Ich erwarte, dass das Innendepartement und Bundesrat Alain Berset dieses Postulat als Chance wahrnehmen und das Thema aufarbeiten. Die Zeit zum Handeln ist gekommen. Der Bundesrat sollte jetzt einen runden Tisch einberufen mit Vertreterinnen und Vertretern aus dem Bereich der Frühen Förderung und mit ihnen die wesentlichen Fragen definieren: Was läuft gut? Wo sind die Herausforderungen, Risiken, Gefahren und Chancen? Vorarbeiten zu diesem Thema sind zur Genüge geleistet worden. Es gibt ausreichend Studien, die man als Grundlage für diesen nationalen Dialog heranziehen kann.

Ist es realistisch, dass Bundesrat Alain Berset dieses Postulat als Chance wahrnimmt?

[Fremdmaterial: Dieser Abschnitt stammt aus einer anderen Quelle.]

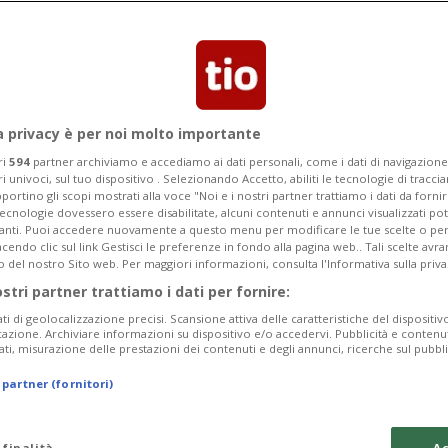
9 agosto nell'ambito dell'evento
ival.
a privacy è per noi molto importante
ri
594
partner archiviamo e accediamo ai dati personali, come i dati di navigazione 
ri univoci, sul tuo dispositivo . Selezionando Accetto, abiliti le tecnologie di tracc
portino gli scopi mostrati alla voce "Noi e i nostri partner trattiamo i dati da fornir
tecnologie dovessero essere disabilitate, alcuni contenuti e annunci visualizzati 
vanti. Puoi accedere nuovamente a questo menu per modificare le tue scelte o per
endo clic sul link Gestisci le preferenze in fondo alla pagina web.. Tali scelte avr
o del nostro Sito web. Per maggiori informazioni, consulta l'Informativa sulla priva
ostri partner trattiamo i dati per fornire:
ati di geolocalizzazione precisi. Scansione attiva delle caratteristiche del dispositivo 
icazione. Archiviare informazioni su dispositivo e/o accedervi. Pubblicità e contenu
ati, misurazione delle prestazioni dei contenuti e degli annunci, ricerche sul pubbl
 partner (fornitori)
 finalità
Ac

Ich bin mir schon bewusst, dass ein Bundesrat eine Menge Dossiers zu betreuen hat. Wir müssen die Sensibilität und Offenheit für das Thema der Frühen Förderung nicht nur beim Bundesrat, sondern auch bei den zuständigen Mitarbeitenden in der Bundesverwaltung wecken. Sie können dem Postulat genauso Wirkungskraft verleihen. Wir müssen vor allem den Druck aufrechterhalten, damit der Bundesrat in seinem Bericht die Leitlinien der Strategie definiert, damit wir nachher in die Umsetzung gehen können.

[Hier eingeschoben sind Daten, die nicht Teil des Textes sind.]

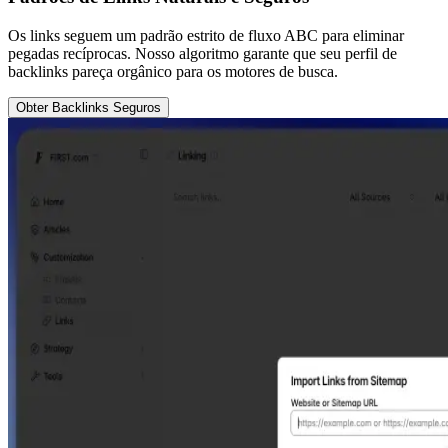
Os links seguem um padrão estrito de fluxo ABC para eliminar
pegadas recíprocas. Nosso algoritmo garante que seu perfil de
backlinks pareça orgânico para os motores de busca.
Obter Backlinks Seguros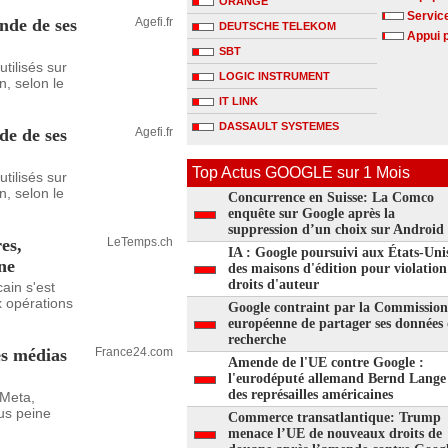
ORANGE
Service
onde de ses
Agefi.fr
DEUTSCHE TELEKOM
Appui 
SBT
utilisés sur
LOGIC INSTRUMENT
n, selon le
IT LINK
DASSAULT SYSTEMES
de de ses
Agefi.fr
Top Actus GOOGLE sur 1 Mois
utilisés sur
n, selon le
Concurrence en Suisse: La Comco
enquête sur Google après la
suppression d’un choix sur Android
es,
LeTemps.ch
IA : Google poursuivi aux États-Uni
ne
des maisons d'édition pour violation
droits d'auteur
ain s'est
 opérations
Google contraint par la Commission
européenne de partager ses données
recherche
es médias
France24.com
Amende de l'UE contre Google :
l'eurodéputé allemand Bernd Lange 
des représailles américaines
 Meta,
us peine
Commerce transatlantique: Trump
menace l’UE de nouveaux droits de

Mit welchen Argumenten würden Sie Kritiker davon überzeugen, dass sich Investitionen in die frühe Kindheit langfristig für die Schweiz auszahlen?

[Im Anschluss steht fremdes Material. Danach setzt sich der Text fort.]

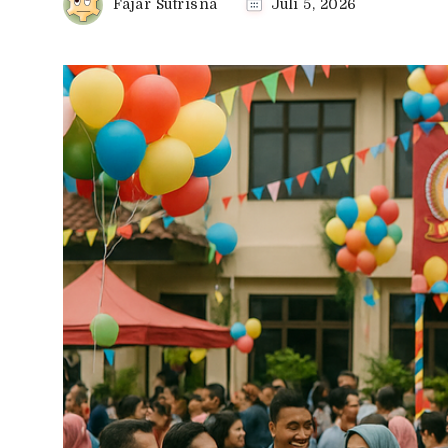
Fajar Sutrisna
Juli 5, 2026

Es ist schon länger bekannt, dass eine gute Ausbildung die beste Armutsprävention ist. Solange nicht für alle Kinder Chancengerechtigkeit geschaffen wird, werden diejenigen Kinder, die eine frühe Förderung am nötigsten hätten, weiter benachteiligt und Defizite aufweisen, die sie in der Regel nicht mehr aufholen können. Investitionen in die frühe Kindheit bedeuten auch, dass die Armut in der Schweiz weiter zurückgehen wird.